Introduction

Cancer is the abnormal uncontrolled growth of cells. Unlike biopsy, medical imaging approaches are non-invasive for the assessment and grading of cancer and are able to assess the heterogeneity and functional information of the tumor using radiomics other than geometrical and morphological information [1]. At the same time, suitable treatment strategies like surgery, radiation therapy (RT), or chemotherapy are important for proper management of a patient with cancer. For the RT treatment in non-small cell lung carcinoma (NSCLC), there are numerous fractionation schemes like normal fractionation or hyperfractionated scheme, which depend on the cancer staging [2].

Radiomics

Radiomics is the approach that extracts the radiographic image features for the tumor phenotype information. To analyze the prognosis using radiomics, medical images are obtained from one or more imaging modalities, such as Computed Tomography (CT), Magnetic Resonance Imaging (MRI), and Positron Emission Tomography (PET). The regions of interest (ROIs) are delineated manually or automatically to define the macroscopic tumor. Manual delineation is usually performed by oncologists or experienced radiologists [1], while computer-aided delineation is implemented by automatic or semi-automatic segmentation methods [3]. The radiomic features are then extracted as quantitative image features (such as intensity, texture, shape, and size of the tumor) and it can help to correlate prognostic imaging phenotypic information of the tumor, including tumor heterogeneity and the protein expression [4]. The clinical outcomes such as disease recurrence or patient survival can be used as “gold standards” for machine learning to establish the predictive models [5].

Machine Learning

Machine learning is a computational method that learns experience from the finite sample data in order to predict the outcome of the unseen data. The use of radiomics in cancer prognosis prediction has received a lot of attention recently. Machine learning with radiomics has been used to predict the outcome of rectal cancer, head and neck cancer, and NSCLC [6, 7]. Feature classification is a step of deducing the hypothesis from the training data to predict the outcome of the unseen testing data [8]. The feature classifiers include support vector machine (SVM), decision trees, linear model, etc. [9, 10]. There were studies comparing different feature classifiers on radiomics which indicated that random forest (RF) produces the highest prediction performance on the overall survival [11]. Several studies on esophageal cancer and glioma concluded that deep learning improved the prediction performance on radiomics, when compared with the statistic-based methods such as SVM, RF, gradient boosting, etc. [12].

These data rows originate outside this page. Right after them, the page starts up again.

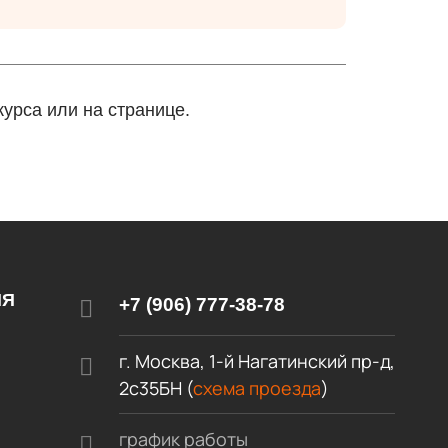
урса или на странице.
ИЯ
+7 (906) 777-38-78
г. Москва, 1-й Нагатинский пр-д,
2c35БН (
схема проезда
)
график работы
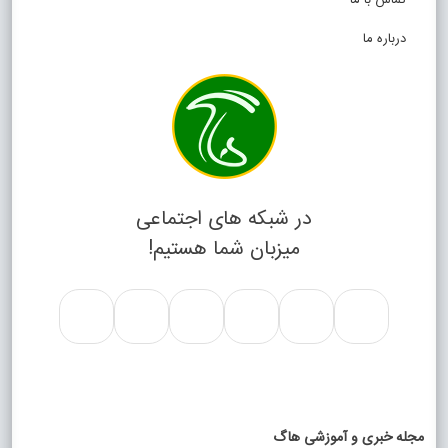
تماس با ما
درباره ما
در شبکه های اجتماعی
میزبان شما هستیم!
مجله خبری و آموزشی هاگ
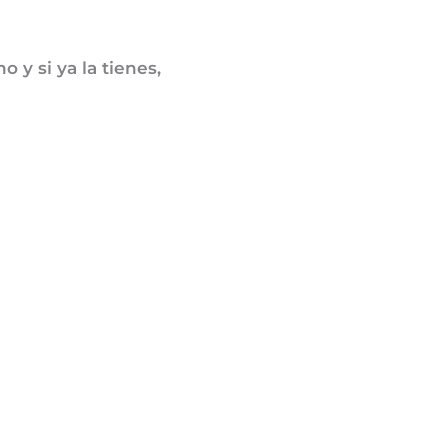
y si ya la tienes,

There are diverse machine learning methods for radiomics while the deep learning method, a more special type of machine learning that comprises complicated layers of algorithms, appears to be more promising for the treatment outcome prediction [13] and image feature extraction [14,15,16]. There are concerns that when the number of radiomic features is comparable with sample size (e.g., about 100–200 features against 200–300 sample size), the performance of machine learning methods will be adversely affected [9].

Table 1 Radiomic features summary

In this study, we attempted to evaluate the prediction performance of different machine learning methods including deep learning ANNs for prediction of prognosis for patients with NSCLC, with the survival endpoints of 1 year, 3 years, 5 years, and 7 years after RT treatment.

Methodology

Data Acquisition and Case Selection

Data Acquisition

Since cases with validated clinical data are limited, we tried to retrieve the eligible cases as many as possible. The criteria are (1) cases with confirmed diagnosis, (2) cases with more than one primary tumor were excluded, and (3) image dataset should include radiotherapy structure sets, DICOM Segmentation with Gross Tumor Delineation. In this retrospective study, 422 patients with stage I, II, and III non-small cell lung carcinomas of various histological types were acquired from The Cancer Imaging Archive (TCIA). TCIA is an online public database with cancer medical images for cancer research hosted by the Department of Biomedical Informatics at the University of Arkansas for Medical Sciences and contracted with National Cancer Institute. Data were reviewed and approved by the TCIA Advisory Group before allowing for public access. Our dataset consisted of pretreatment CT scans with 3-dimensional Gross Tumor Volume (GTV) delineation, and clinical outcome data. Data that we obtained for this study included CT image sets, the radiotherapy structure sets (RTSTUCT), DICOM Segmentation (SEG) with the GTV delineation, organs at risk delineation, and clinical data of patients including histology and survival status. The DICOM structure set ensured the same region was used in the radiomics analysis. The GTV and anatomical delineation were performed manually by radiation oncologists who contributed to TCIA [17].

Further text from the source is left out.